Abstract: Cooperation among the nodes of wireless networks can increase communication reliability, reduce energy consumption, and decrease latency. The possible improvements are even more significant when nodes perform mutual-information accumulation, e.g., by using rateless codes. In this talk, we investigate communication problems in such networks. That is, we investigate how advanced physical (PHY) layer coding techniques (e.g. rateless coding) would impact various network layers of a wireless network (e.g., resource allocation and routing strategies). Rateless coding-based cooperative communication for 1D line network, 2D grid network, 2D random network, and dynamic spectrum access network will be presented and hardware demo using USRP N210s will be discussed. All these findings suggest that rateless coding-based cooperative routing can significantly improve network performance in an efficient and robust way.

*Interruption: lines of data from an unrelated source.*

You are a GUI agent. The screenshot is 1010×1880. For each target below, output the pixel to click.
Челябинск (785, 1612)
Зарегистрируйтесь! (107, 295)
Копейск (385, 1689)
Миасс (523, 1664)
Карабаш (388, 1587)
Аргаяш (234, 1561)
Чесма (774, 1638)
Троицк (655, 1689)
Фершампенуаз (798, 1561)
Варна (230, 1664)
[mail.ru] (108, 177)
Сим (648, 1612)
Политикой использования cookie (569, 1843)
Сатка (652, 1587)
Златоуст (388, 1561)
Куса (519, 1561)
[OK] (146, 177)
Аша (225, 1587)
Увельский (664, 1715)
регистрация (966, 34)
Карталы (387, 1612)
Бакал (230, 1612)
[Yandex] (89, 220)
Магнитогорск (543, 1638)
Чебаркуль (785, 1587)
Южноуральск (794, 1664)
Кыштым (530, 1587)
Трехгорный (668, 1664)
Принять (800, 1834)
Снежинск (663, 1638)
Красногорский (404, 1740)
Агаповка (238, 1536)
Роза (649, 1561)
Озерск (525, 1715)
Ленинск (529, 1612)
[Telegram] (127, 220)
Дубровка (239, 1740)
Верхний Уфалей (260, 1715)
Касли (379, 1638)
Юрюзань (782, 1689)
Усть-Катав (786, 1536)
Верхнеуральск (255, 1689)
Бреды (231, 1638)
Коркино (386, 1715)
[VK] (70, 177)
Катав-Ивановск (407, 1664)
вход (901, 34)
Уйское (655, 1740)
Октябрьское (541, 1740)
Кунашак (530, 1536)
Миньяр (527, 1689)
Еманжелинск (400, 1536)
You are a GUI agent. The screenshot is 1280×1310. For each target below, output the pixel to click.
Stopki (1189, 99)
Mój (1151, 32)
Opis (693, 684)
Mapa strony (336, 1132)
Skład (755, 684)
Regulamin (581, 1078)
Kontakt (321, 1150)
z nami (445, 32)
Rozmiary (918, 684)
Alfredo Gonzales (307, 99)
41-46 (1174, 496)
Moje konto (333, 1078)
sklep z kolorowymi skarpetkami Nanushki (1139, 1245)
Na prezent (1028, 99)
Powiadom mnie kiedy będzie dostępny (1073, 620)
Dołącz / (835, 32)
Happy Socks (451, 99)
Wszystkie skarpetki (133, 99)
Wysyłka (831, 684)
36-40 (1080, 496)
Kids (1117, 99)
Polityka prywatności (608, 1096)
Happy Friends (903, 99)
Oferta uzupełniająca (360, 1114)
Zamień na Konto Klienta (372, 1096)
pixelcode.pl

Bio: Dr. Lingjia Liu is an Associate Professor in the ECE Department at Virginia Tech (VT). He received the B.S. degree in Electronic Engineering from Shanghai Jiao Tong University, Shanghai, China and Ph.D. degree in Electrical Engineering from Texas A&M University, College Station, Texas. He spent the summer of 2007 and spring of 2008 in the Mitsubishi Electric Research Laboratory (MERL). Prior to joining VT, he was an Associate Professor in the EECS Department at the University of Kansas (KU). He spent 3+ years working in the Standards & Mobility Innovation Lab of Samsung Research America (SRA) where he received Global Samsung Best Paper Award twice (in 2008 and 2010 respectively). He was leading Samsung’s efforts on multiuser MIMO, coordinated multipoint (CoMP), and heterogeneous networks in LTE/LTE-Advanced standards.

Dr. Liu is currently an Editor for the IEEE Trans. Wireless Commun., an Editor for the IEEE Trans. Commun. and Associate Editor for the EURASIP J. on Wireless Commun. and Netw. and Wileys Intl J. on Commun. Systems. His general research interests mainly lie in emerging technologies for 5G cellular networks including machine learning for wireless networks, massive MIMO, massive MTC communications, and mmWave communications. Dr. Liu received Air Force Summer Faculty Fellow from 2013 to 2017, Miller Scholar at KU in 2014, Miller Professional Development Award for Distinguished Research at KU in 2015, and 2016 IEEE GLOBECOM Best Paper Award.